» ASSIGNED TASK
In the reply, include exactly the lines of the entries below from the first to the line with "aquellos que no lo hacen. Además, se realizan", that line included.

RECORDED DATA below:

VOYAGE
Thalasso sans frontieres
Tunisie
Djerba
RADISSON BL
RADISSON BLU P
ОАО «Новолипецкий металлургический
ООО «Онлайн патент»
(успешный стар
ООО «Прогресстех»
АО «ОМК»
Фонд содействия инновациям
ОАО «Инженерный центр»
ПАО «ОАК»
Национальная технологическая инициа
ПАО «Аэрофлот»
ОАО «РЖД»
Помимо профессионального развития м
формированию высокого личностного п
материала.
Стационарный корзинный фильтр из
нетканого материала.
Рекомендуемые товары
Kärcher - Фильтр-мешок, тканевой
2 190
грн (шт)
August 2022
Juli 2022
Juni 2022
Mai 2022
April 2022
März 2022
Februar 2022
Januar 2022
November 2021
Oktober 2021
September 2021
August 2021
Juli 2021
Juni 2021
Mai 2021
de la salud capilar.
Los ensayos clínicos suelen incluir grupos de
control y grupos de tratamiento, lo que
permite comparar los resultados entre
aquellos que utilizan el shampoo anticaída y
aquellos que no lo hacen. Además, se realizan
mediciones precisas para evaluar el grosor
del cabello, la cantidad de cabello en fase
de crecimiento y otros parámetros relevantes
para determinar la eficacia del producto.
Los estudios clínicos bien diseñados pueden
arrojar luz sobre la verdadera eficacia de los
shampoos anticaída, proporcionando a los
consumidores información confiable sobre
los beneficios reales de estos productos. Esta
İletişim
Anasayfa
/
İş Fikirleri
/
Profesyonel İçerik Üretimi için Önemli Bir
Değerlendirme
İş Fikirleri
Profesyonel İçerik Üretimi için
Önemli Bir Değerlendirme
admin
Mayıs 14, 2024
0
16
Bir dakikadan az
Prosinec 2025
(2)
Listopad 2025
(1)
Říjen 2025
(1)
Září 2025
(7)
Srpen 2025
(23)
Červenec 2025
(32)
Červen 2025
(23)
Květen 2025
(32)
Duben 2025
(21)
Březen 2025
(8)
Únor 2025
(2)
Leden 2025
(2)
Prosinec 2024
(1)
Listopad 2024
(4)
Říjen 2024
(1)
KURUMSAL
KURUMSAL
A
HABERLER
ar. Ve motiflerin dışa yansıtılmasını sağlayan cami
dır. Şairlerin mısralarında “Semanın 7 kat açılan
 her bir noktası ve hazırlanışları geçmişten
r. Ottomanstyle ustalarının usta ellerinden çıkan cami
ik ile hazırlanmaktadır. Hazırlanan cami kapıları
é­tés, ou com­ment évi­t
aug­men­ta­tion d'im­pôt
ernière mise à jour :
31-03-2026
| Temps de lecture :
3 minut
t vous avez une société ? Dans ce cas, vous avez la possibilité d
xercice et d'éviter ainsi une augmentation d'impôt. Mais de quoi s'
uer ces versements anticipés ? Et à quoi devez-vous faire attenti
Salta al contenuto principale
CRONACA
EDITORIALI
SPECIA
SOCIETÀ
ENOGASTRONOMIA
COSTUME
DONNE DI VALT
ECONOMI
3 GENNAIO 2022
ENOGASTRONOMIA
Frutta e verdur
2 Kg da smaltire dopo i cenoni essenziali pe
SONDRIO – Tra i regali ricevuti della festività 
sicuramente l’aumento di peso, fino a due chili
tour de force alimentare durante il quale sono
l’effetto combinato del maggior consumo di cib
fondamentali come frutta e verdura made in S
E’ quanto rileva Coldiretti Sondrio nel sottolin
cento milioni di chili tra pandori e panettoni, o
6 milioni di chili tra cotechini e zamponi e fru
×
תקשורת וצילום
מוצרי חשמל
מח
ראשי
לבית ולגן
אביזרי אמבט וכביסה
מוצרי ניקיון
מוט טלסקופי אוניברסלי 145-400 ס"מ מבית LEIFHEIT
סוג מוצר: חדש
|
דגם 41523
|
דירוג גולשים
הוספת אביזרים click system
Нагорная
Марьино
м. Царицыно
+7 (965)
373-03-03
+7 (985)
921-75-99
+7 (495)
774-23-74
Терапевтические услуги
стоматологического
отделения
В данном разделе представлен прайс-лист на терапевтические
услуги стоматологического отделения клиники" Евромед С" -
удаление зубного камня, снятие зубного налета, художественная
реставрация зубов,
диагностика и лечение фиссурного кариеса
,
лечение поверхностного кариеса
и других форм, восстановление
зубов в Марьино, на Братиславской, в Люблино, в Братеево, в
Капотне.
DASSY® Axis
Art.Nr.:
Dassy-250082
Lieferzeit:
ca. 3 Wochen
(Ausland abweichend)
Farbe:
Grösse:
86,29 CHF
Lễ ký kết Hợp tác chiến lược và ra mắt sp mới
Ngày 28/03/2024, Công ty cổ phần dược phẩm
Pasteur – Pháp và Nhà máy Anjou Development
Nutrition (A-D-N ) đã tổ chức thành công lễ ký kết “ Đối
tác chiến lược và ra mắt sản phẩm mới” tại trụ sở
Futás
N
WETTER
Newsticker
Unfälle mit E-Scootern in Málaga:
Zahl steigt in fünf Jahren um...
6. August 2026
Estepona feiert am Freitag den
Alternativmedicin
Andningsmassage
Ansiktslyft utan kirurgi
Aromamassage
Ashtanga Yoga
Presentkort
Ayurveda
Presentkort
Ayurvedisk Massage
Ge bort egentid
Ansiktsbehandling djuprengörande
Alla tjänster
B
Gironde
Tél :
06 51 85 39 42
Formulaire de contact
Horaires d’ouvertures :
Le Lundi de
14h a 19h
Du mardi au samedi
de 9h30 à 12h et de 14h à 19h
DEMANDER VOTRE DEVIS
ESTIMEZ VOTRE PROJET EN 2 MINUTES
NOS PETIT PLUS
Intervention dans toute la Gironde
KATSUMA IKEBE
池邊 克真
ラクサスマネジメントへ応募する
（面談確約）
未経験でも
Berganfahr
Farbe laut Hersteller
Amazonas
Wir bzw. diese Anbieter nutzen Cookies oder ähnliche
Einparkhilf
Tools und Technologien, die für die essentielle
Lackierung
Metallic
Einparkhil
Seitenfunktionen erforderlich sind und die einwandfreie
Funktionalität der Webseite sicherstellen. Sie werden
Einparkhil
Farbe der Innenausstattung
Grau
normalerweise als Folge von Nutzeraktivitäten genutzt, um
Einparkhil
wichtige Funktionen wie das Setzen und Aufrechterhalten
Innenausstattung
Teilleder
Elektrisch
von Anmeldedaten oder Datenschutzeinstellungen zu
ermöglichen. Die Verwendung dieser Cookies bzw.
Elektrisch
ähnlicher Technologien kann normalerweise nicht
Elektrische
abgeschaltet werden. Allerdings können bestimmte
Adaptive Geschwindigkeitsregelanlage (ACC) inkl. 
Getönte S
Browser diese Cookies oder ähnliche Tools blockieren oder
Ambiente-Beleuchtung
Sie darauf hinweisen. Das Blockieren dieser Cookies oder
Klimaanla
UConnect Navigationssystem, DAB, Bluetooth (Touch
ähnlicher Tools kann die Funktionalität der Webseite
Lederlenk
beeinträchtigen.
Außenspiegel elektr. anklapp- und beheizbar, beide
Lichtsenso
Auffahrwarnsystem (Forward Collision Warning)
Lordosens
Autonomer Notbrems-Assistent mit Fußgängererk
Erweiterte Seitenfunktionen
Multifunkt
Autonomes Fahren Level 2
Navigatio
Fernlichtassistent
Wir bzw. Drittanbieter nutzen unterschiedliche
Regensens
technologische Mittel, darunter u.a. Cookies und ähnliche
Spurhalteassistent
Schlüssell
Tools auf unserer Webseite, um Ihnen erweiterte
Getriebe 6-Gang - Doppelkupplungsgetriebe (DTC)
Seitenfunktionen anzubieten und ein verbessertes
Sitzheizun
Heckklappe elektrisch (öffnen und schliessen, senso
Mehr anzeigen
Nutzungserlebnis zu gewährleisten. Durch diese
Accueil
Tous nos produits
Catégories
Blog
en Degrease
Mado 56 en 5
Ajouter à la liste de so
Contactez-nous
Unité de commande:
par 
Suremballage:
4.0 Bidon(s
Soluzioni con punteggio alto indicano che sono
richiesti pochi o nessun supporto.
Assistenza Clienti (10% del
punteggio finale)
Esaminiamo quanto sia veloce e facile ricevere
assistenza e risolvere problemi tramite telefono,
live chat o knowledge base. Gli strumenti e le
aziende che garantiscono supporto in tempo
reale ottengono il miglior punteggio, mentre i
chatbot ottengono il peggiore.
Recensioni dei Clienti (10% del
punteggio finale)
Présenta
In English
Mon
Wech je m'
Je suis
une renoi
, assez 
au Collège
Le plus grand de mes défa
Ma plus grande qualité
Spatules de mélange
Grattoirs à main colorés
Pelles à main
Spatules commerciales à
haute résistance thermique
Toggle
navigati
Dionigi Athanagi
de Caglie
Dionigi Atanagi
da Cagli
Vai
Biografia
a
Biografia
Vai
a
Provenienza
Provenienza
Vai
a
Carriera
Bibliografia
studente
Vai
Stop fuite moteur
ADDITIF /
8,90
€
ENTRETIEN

End of RECORDED DATA.

» ANSWER SECTION
VOYAGE
Thalasso sans frontieres
Tunisie
Djerba
RADISSON BL
RADISSON BLU P
ОАО «Новолипецкий металлургический
ООО «Онлайн патент»
(успешный стар
ООО «Прогресстех»
АО «ОМК»
Фонд содействия инновациям
ОАО «Инженерный центр»
ПАО «ОАК»
Национальная технологическая инициа
ПАО «Аэрофлот»
ОАО «РЖД»
Помимо профессионального развития м
формированию высокого личностного п
материала.
Стационарный корзинный фильтр из
нетканого материала.
Рекомендуемые товары
Kärcher - Фильтр-мешок, тканевой
2 190
грн (шт)
August 2022
Juli 2022
Juni 2022
Mai 2022
April 2022
März 2022
Februar 2022
Januar 2022
November 2021
Oktober 2021
September 2021
August 2021
Juli 2021
Juni 2021
Mai 2021
de la salud capilar.
Los ensayos clínicos suelen incluir grupos de
control y grupos de tratamiento, lo que
permite comparar los resultados entre
aquellos que utilizan el shampoo anticaída y
aquellos que no lo hacen. Además, se realizan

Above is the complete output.